Wednesday, March 15, 2017

Is He Calling You?

I went to church with one of my friends on Sunday... great message as a whole, however, the one thing I took a note of and it has been lingering with me this whole week so far is the Pastor saying, "God does not call the qualified, he qualifies the called." There are so many things that popped into my mind then and have continued to this week, about myself and my family and what we are suppose to be doing to spread the message of His Love... especially this Easter Season we are in. How often have I thought that I wasn't qualified to do something? Whether in my home, career, community or church. That isn't possibly something that I could do, I don't have the skills necessary to do that, why would I think I could accomplish this, or learn how to do that, do I have time, is it convenient?

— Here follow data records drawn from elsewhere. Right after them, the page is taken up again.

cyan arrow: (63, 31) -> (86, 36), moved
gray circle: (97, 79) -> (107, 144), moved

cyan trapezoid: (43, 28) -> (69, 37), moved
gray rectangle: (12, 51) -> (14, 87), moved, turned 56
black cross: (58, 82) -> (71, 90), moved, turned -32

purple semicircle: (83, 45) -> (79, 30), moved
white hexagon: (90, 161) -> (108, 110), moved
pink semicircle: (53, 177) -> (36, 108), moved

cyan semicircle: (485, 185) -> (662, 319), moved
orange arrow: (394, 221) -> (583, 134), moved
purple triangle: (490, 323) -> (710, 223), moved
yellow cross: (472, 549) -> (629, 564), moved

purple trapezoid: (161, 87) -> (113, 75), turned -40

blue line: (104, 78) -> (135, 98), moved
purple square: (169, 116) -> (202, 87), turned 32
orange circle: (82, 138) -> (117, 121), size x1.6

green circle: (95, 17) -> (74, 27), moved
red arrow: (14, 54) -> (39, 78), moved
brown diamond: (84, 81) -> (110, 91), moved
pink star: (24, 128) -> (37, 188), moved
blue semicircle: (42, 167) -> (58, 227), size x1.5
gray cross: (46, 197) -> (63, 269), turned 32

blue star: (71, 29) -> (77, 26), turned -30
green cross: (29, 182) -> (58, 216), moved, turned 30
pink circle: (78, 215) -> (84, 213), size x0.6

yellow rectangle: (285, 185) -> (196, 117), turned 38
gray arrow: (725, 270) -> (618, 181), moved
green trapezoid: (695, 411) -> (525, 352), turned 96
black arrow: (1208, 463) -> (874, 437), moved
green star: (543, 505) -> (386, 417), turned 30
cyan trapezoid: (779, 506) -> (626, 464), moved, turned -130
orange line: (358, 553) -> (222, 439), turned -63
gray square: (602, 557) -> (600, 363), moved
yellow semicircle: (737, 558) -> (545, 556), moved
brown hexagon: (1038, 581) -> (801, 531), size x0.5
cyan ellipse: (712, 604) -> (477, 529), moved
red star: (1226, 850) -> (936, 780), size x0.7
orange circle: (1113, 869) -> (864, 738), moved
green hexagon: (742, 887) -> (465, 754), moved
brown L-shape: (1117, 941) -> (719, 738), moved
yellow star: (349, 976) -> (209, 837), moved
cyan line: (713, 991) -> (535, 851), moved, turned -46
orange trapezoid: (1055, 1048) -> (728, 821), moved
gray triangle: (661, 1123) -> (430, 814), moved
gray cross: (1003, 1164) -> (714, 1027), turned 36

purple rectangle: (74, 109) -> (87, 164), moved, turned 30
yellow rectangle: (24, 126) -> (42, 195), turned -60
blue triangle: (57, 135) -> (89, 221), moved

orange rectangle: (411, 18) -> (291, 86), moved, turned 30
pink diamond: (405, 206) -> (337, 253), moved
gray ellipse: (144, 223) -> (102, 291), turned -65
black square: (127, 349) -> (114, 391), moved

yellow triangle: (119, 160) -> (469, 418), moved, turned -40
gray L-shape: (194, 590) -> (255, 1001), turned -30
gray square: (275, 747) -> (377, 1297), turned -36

Questions swirling around in my inner thoughts as I struggle some task, some burning in my soul, some urge to try something that I think is beyond my measures or skill level... Is this yearning God? Is this gut feeling that I have regarding this or that something I should purse or just my silly mind churning... I am sure lots of you have had this gut feeling, this urge to do something deep in your soul that you didn't expect or have absolutely no idea how to pursue, so you shut it off in that mind of yours and move on to the known... Our fear of the unknown or our limiting beliefs that we are not qualified to do something take over and we shut down. Sometimes I have pursued these feelings but often times I just let it go and move on with my busy everyday life tasks at hand. Sometimes I fight urges and resist callings because of fear or lack of knowledge about what is ahead... I strongly urge you today that if you have something that has been lurking inside of you to move forward, give it to God let Him guide you and let him qualify your calling, you may just not already need to be qualified. Have a Blessed Day! Somehow life will work out. Go and reach your maximum potential...

Thursday, March 9, 2017

Hubby to the rescue!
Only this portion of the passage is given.